Saturday, June 1, 2013

18. Review of STOP THE TEMPO (May 31, 2013)

 

 
18. STOP THE TEMPO (May 31, 2013)

My final show for May, STOP THE TEMPO, was in the unconventional locale of Arlene’s Grocery, a funky Lower East Side venue (I’m tempted to say “dive”) on Stanton Street between Orchard and Ludlow that has been something of a local institution on the indie rock scene since 1995, and is here making its first venture into legitimate theatre. The A/C felt like manna from heaven when I entered the main saloon area just off the steaming street; from there I was led into a separate barroom where the lights were so dim and the air so foggy that I could barely make out a bar along one side of the space. I sat at on a barstool at one of several small, round tables, where the 25 or so eager souls present were free to consume whatever liquid refreshments they’d brought along from the bar outside. Sitting with me was an attractive middle-aged woman from Philadelphia who said her son, Reuben Barsky, was one of the actors. With her was her older son, Max, a powerful-looking guy who makes his living as a wrestler and stunt man. Figuring out which actor was his brother was easy as there are only three players in this work translated by Paul Meade from the Rumanian of rising Bucharest playwright Gianina Carbunariu, and directed by the talented Belfast-born Matt Torney.
 
 
            Although STOP THE TEMPO, which previously has had stagings in major European cities, is set in Bucharest and the characters are all Rumanian, the profanity-laden dialogue (it ran into censorship problems in Rumania) is so familiarly American in tone, and the young actors’ personas are so recognizable that they might as well be New Yorkers; however, the theme driving the play would not be as urgent here because the social and political circumstances are so different between the two countries. America has long been the world’s most conspicuous consumer nation, while Rumania has become obsessed with consumer culture only since the fall of communism less than a quarter of a century ago. Apparently, some corners of Rumanian society have been unable to comfortably absorb the rapid turnover to a culture devoted to chain restaurants, international brand names, new homes, electronic devices, shopping malls, flat-screen TVs, loud dance music, fancy cars, fashion stores, media celebrities, and all the other excesses of capitalistic globalization.

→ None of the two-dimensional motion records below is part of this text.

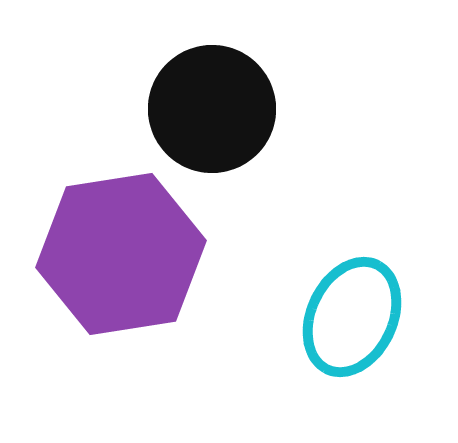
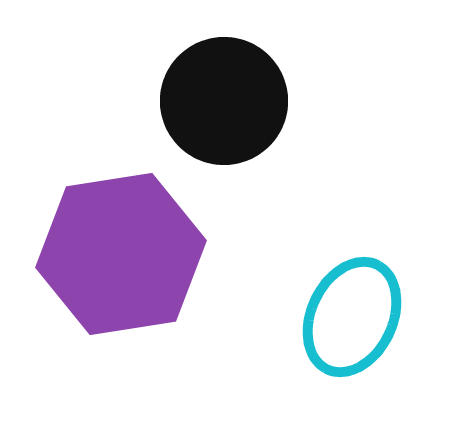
black circle: moved 12 px right, 8 px up
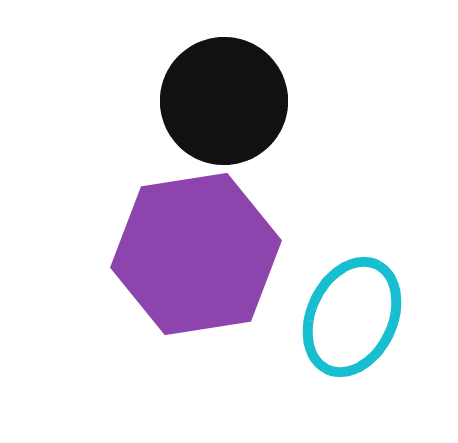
purple hexagon: moved 75 px right
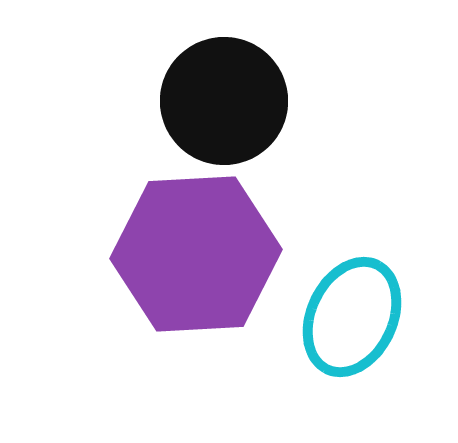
purple hexagon: rotated 6 degrees clockwise
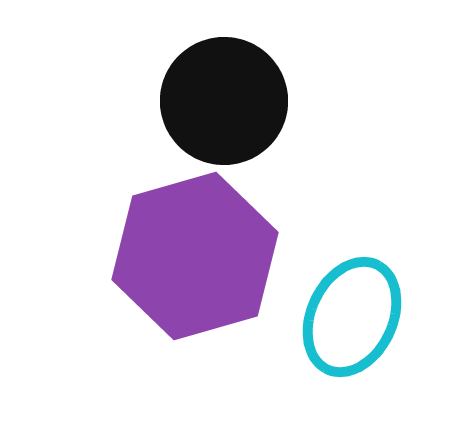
purple hexagon: moved 1 px left, 2 px down; rotated 13 degrees counterclockwise
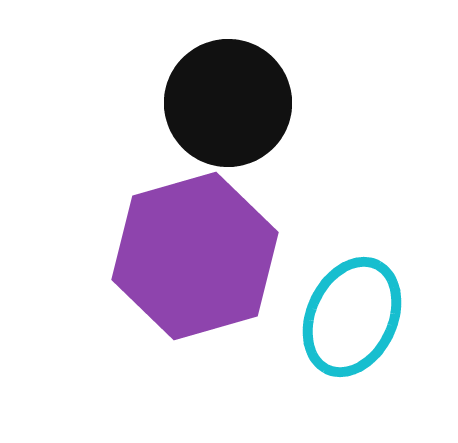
black circle: moved 4 px right, 2 px down
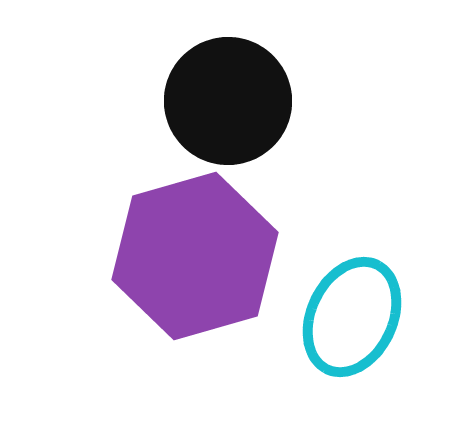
black circle: moved 2 px up
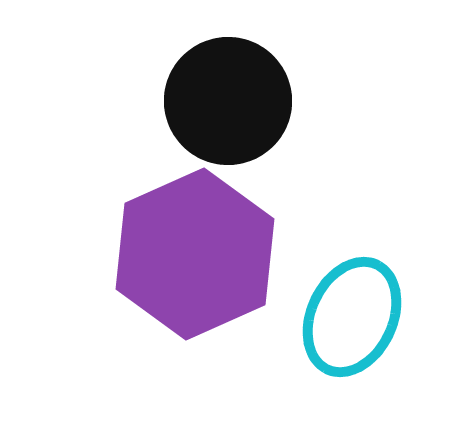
purple hexagon: moved 2 px up; rotated 8 degrees counterclockwise
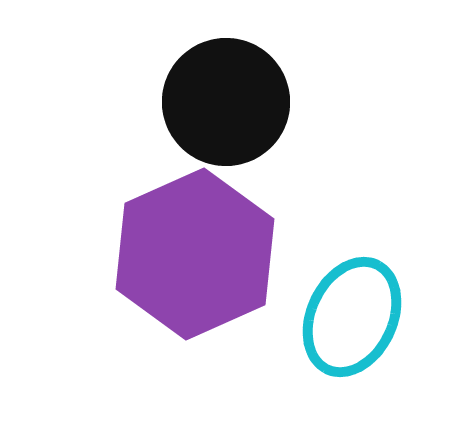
black circle: moved 2 px left, 1 px down
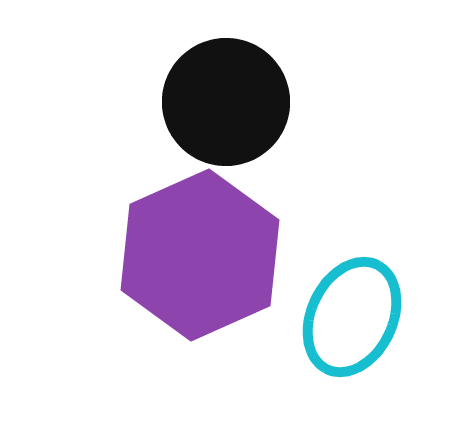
purple hexagon: moved 5 px right, 1 px down
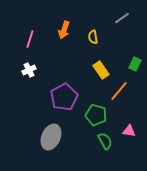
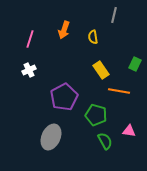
gray line: moved 8 px left, 3 px up; rotated 42 degrees counterclockwise
orange line: rotated 60 degrees clockwise
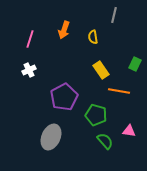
green semicircle: rotated 12 degrees counterclockwise
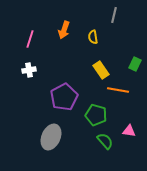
white cross: rotated 16 degrees clockwise
orange line: moved 1 px left, 1 px up
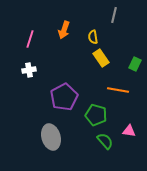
yellow rectangle: moved 12 px up
gray ellipse: rotated 40 degrees counterclockwise
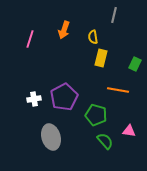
yellow rectangle: rotated 48 degrees clockwise
white cross: moved 5 px right, 29 px down
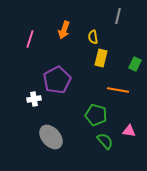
gray line: moved 4 px right, 1 px down
purple pentagon: moved 7 px left, 17 px up
gray ellipse: rotated 25 degrees counterclockwise
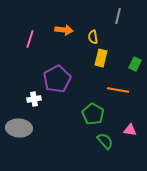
orange arrow: rotated 102 degrees counterclockwise
purple pentagon: moved 1 px up
green pentagon: moved 3 px left, 1 px up; rotated 15 degrees clockwise
pink triangle: moved 1 px right, 1 px up
gray ellipse: moved 32 px left, 9 px up; rotated 45 degrees counterclockwise
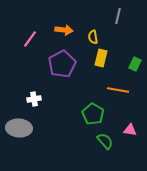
pink line: rotated 18 degrees clockwise
purple pentagon: moved 5 px right, 15 px up
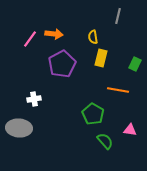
orange arrow: moved 10 px left, 4 px down
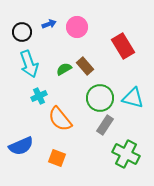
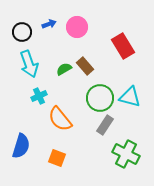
cyan triangle: moved 3 px left, 1 px up
blue semicircle: rotated 50 degrees counterclockwise
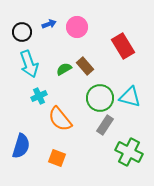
green cross: moved 3 px right, 2 px up
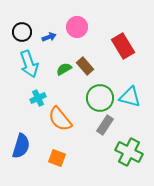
blue arrow: moved 13 px down
cyan cross: moved 1 px left, 2 px down
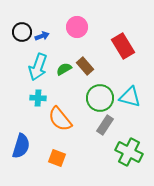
blue arrow: moved 7 px left, 1 px up
cyan arrow: moved 9 px right, 3 px down; rotated 40 degrees clockwise
cyan cross: rotated 28 degrees clockwise
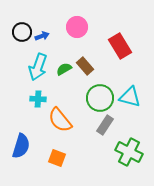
red rectangle: moved 3 px left
cyan cross: moved 1 px down
orange semicircle: moved 1 px down
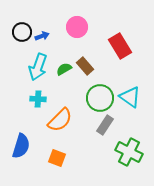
cyan triangle: rotated 20 degrees clockwise
orange semicircle: rotated 96 degrees counterclockwise
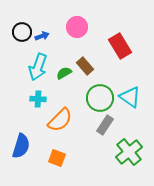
green semicircle: moved 4 px down
green cross: rotated 24 degrees clockwise
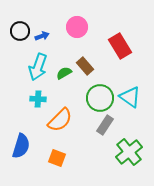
black circle: moved 2 px left, 1 px up
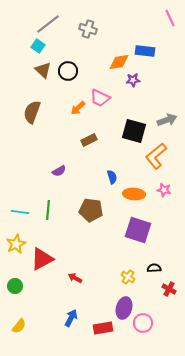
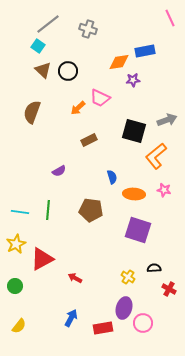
blue rectangle: rotated 18 degrees counterclockwise
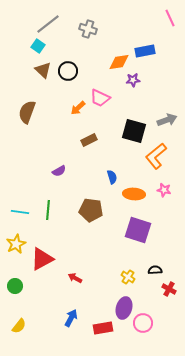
brown semicircle: moved 5 px left
black semicircle: moved 1 px right, 2 px down
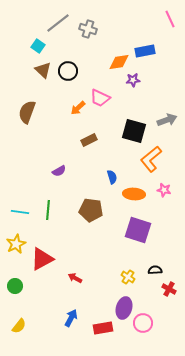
pink line: moved 1 px down
gray line: moved 10 px right, 1 px up
orange L-shape: moved 5 px left, 3 px down
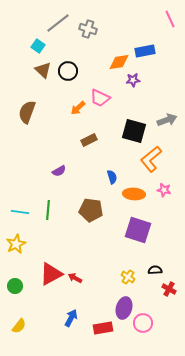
red triangle: moved 9 px right, 15 px down
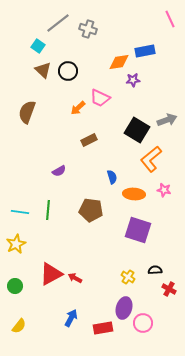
black square: moved 3 px right, 1 px up; rotated 15 degrees clockwise
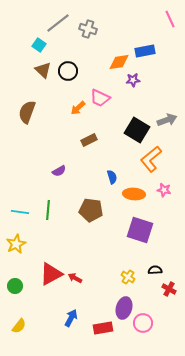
cyan square: moved 1 px right, 1 px up
purple square: moved 2 px right
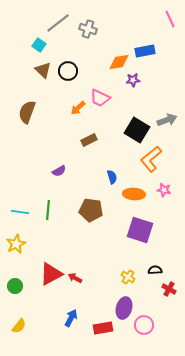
pink circle: moved 1 px right, 2 px down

In the play, three wannabe hipsters who somehow find it impossible to connect to the new Rumania--Paula (Olivia Horton), a 27-year-old lesbian; Maria (Sarah Silk), a 25-year-old beauty holding down three jobs; and Rolando (Reuben Barsky), a 23-year-old guy with few prospects--meet by chance in a crowded Bucharest disco called Space and decide they have something in common, although they’re not sure what. They bond for an evening of sexual adventure and speeding in Maria’s car but end up in a collision that causes Rolando to lose his hearing, although he is somehow able to hear his own breathing, a metaphor for him and his newfound friends being out of synch with the noisy society around them. After this unlikely trio connect with one another’s budding nihilism, they decide to disconnect from what they believe to be the clueless and empty consumerism of modern Rumania by cutting off the power to various discos and other crowded establishments and sending everyone into confusion. These “terrorist” pranks accumulate and grow bolder until tragedy inevitably strikes.

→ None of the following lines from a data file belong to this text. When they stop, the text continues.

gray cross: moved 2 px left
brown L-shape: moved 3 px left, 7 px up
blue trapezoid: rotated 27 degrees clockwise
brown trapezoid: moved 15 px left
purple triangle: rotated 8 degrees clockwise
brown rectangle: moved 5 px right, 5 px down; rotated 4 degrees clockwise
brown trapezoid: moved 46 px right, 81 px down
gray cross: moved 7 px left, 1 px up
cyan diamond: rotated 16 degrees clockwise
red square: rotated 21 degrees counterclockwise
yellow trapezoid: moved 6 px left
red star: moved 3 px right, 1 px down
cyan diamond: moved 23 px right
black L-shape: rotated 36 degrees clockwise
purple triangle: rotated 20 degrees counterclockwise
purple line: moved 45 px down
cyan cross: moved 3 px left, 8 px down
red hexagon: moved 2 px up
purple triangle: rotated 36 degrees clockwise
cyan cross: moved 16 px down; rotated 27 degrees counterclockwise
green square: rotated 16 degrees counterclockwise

Almost the entire production is done in the near dark with the actors—the women dressed in simple black, the man in a team athletic jacket—lighting their own faces and the spaces around them with tiny but powerful handheld flashlights. The only other lighting comes from sparingly used disco strobes and three vertical strips of bright neon behind the bar. The effect is eerie, especially as, for much of the hour-long piece, we get to see only the harshly lit angles of the characters’ faces, with the rest of their bodies remaining shadowy and indistinct. The flashlight use is closely choreographed and executed with perfect timing, both in terms of when the lights go on and off, and what they are intended to illuminate.

William Irons contributes a terrific sound design to create the disco ambience, the effect of a speeding car, a car crash, and so on. There is no “set” to speak of but Gabriel Hainer Evansohn is credited with “production design,” which means, perhaps, the way the chairs and tables are arranged and how the lights are used.

STOP THE TEMPO will be off most people’s radar, but if you feel like exploring a very hip corner of the Lower East Side (lots of food and boutiques now where once the pushcarts roamed), have an hour or so to spare one warm summer night, and have a theatrical taste for something a little different but not too demandingly avant-garde, you might do worse than stopping by at STOP THE TEMPO.